What I wanted to do was engage people on the fundraising side of JDRF, the volunteers who are in the real estate business – Chris Tambakis, Vanessa Oliver and Fred Rubinoff, all of whom I knew.  And I tried to come up with a list of names and tried to get the number to about 50. We went from Newfoundland to BC, and I think in every province in Canada, we got representation.

The idea was not to engage companies but to engage people. These were quintessentially personal donations. But basically, an entire industry rallied around this campaign and so I thought it would inspire others.

I think due to the pandemic, people were ready to embrace things that were helpful. I think it was at a time when there was certainly a very receptive audience for this message.

The speed, to be honest with you, did surprise me. I think that was a combination of the cause, the relationship we had with those individuals, but most of all, it was the real estate community. I’ve been in this industry since 1972. It has always been and has accelerated over the years to be a wonderfully warm community. It welcomed me in as an immigrant, and it has grown to a point now where it’s a major force for good. 

JDRF: Why is this particular 100 Challenge campaign unique?

John O’Bryan: To some extent, I don’t think it is. One of things that I’ve noticed when your life has been touched by tragedy like cancer, heart disease, diabetes, you become very committed to the cause and sometimes it’s hard to understand why other people aren’t as committed as you are. And obviously it’s simple when you stand back, which is that they’ve got causes that speak to them.

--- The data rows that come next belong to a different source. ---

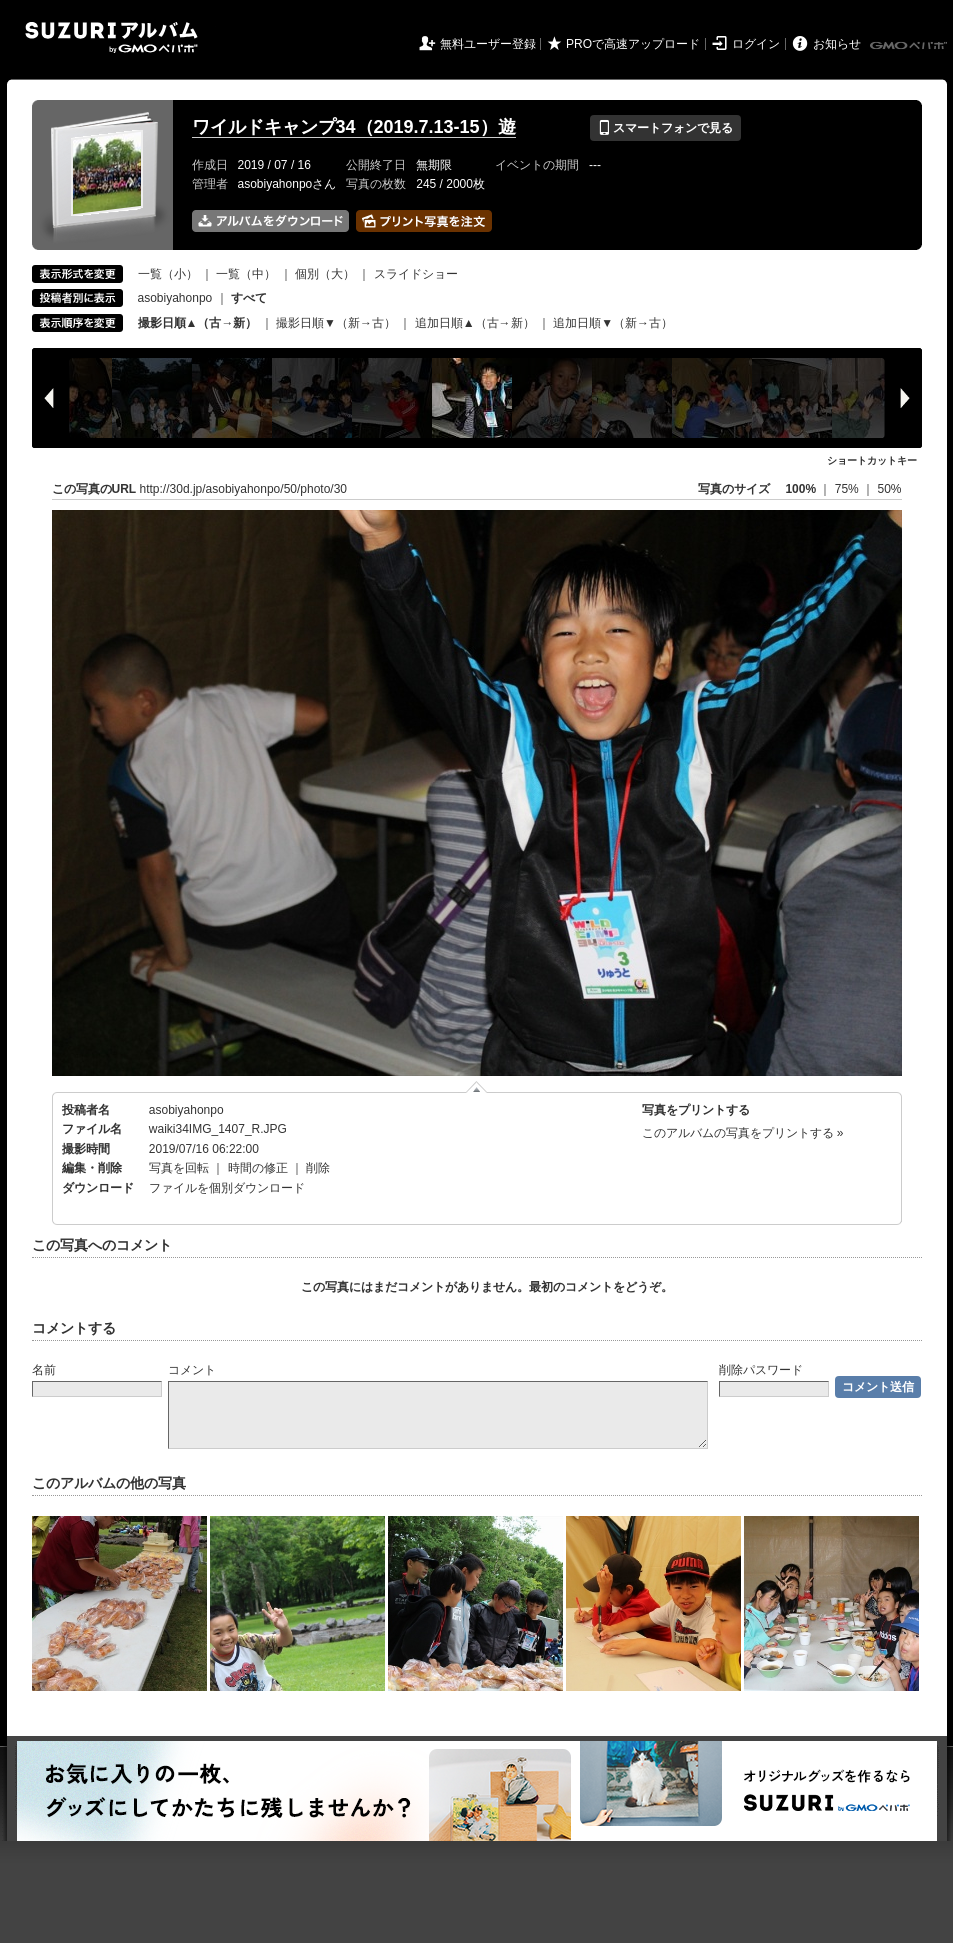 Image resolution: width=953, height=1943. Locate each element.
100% (800, 489)
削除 (318, 1168)
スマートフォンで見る (665, 128)
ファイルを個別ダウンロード (227, 1188)
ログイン (756, 44)
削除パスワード (761, 1370)
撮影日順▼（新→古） (336, 323)
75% (848, 489)
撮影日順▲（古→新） (198, 323)
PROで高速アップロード (633, 44)
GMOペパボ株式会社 (910, 46)
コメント (192, 1370)
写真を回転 (179, 1168)
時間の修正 (258, 1168)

The easier part of the conversations I had was that you really don’t have to explain diabetes to anybody. If it hasn’t touched your family, it has certainly touched people around us. There were times when I got off the phone and I might have had another call scheduled, but I had to cancel a couple of them because they were very emotional calls.

JDRF: What’s your hope for the Campaign to Accelerate?

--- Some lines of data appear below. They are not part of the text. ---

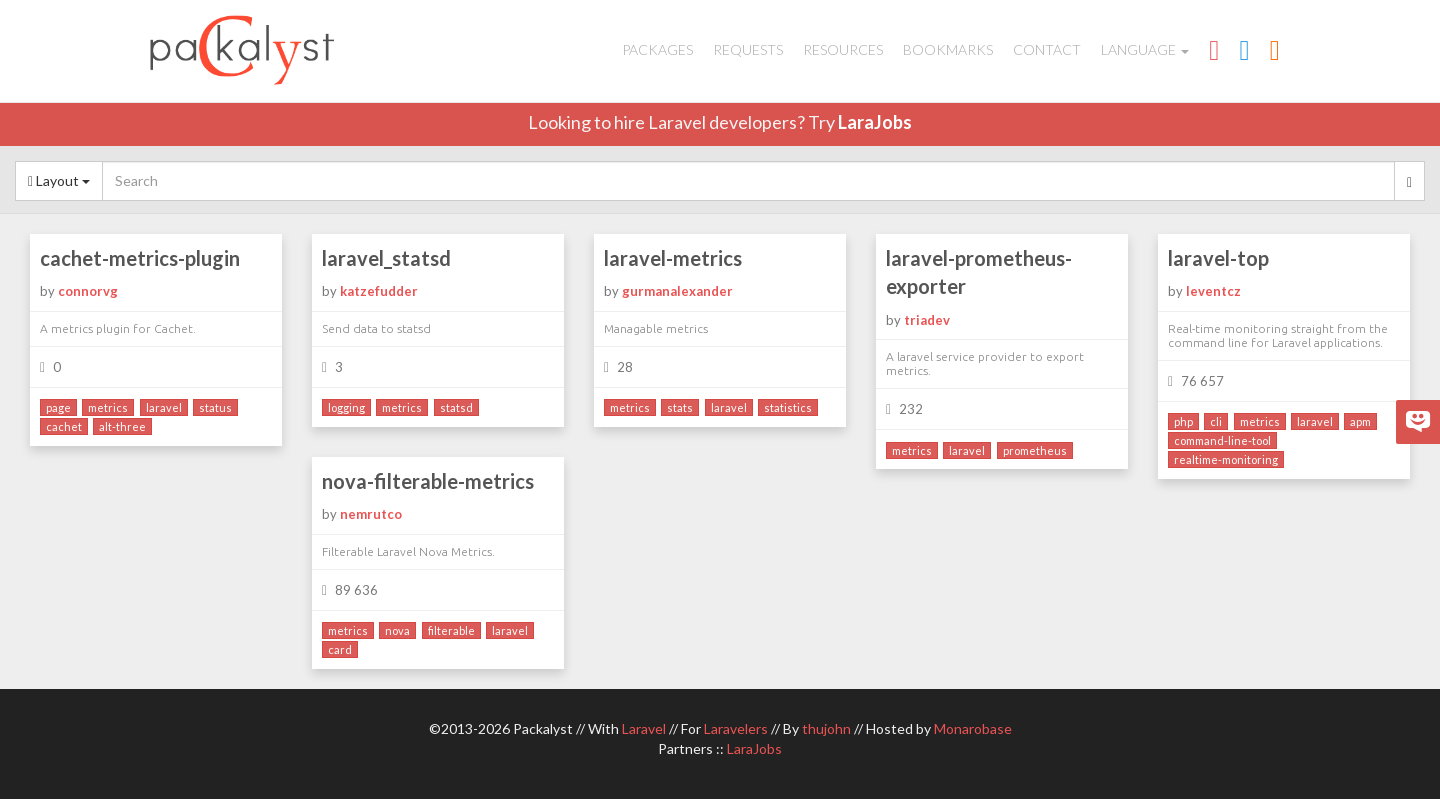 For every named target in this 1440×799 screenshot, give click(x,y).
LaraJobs (875, 122)
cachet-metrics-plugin (140, 258)
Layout (59, 180)
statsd (456, 407)
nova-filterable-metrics (428, 481)
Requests (748, 49)
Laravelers (736, 728)
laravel (164, 407)
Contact (1047, 49)
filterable (451, 630)
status (215, 407)
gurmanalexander (677, 291)
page (58, 407)
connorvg (88, 291)
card (340, 649)
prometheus (1035, 450)
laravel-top (1218, 258)
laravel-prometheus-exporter (979, 272)
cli (1216, 421)
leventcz (1213, 291)
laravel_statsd (386, 258)
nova (397, 630)
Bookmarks (948, 49)
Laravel (644, 728)
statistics (788, 407)
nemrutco (371, 514)
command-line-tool (1222, 440)
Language (1145, 49)
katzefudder (379, 291)
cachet (64, 426)
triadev (927, 320)
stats (680, 407)
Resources (843, 49)
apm (1360, 421)
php (1183, 421)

John O’Bryan: The hope is that we can move the dial for people. The hope is – all research takes twists and turns and nothing is ever easy when you’re working with diseases – but you just want to make people’s lives better.

If you live in Canada and you’ve achieved any sort of success in your business, you’re such a small fraction of both the population of Canada and more importantly, of the planet. You’re in such a privileged position. It’s something that I think lots of people feel and believe and we’re all looking for ways and outlets to express that. And it’s to give back. I can’t think of a better expression than to pay it forward. Help other people. Just do your best to reach out and help.

With this campaign, you’re trying to raise $100 million, and you start with $10,000. That’s the essence of it. You must start somewhere. That to me, was the whole rationale behind the 100 Challenge campaign. If you can raise $1 million, you’ve only got 99 to go. And then when the other campaigns started to lift off, you might be able to make a significant dent in $100 million. People were very happy to contribute en masse.

JDRF thanks John O’Bryan and his co-contributors in the commercial real estate industry for their incredible contribution to the Campaign to Accelerate. The matched donation will contribute $2 million towards vital type 1 diabetes research. John hopes to spur other industries to hold similar challenges of their own.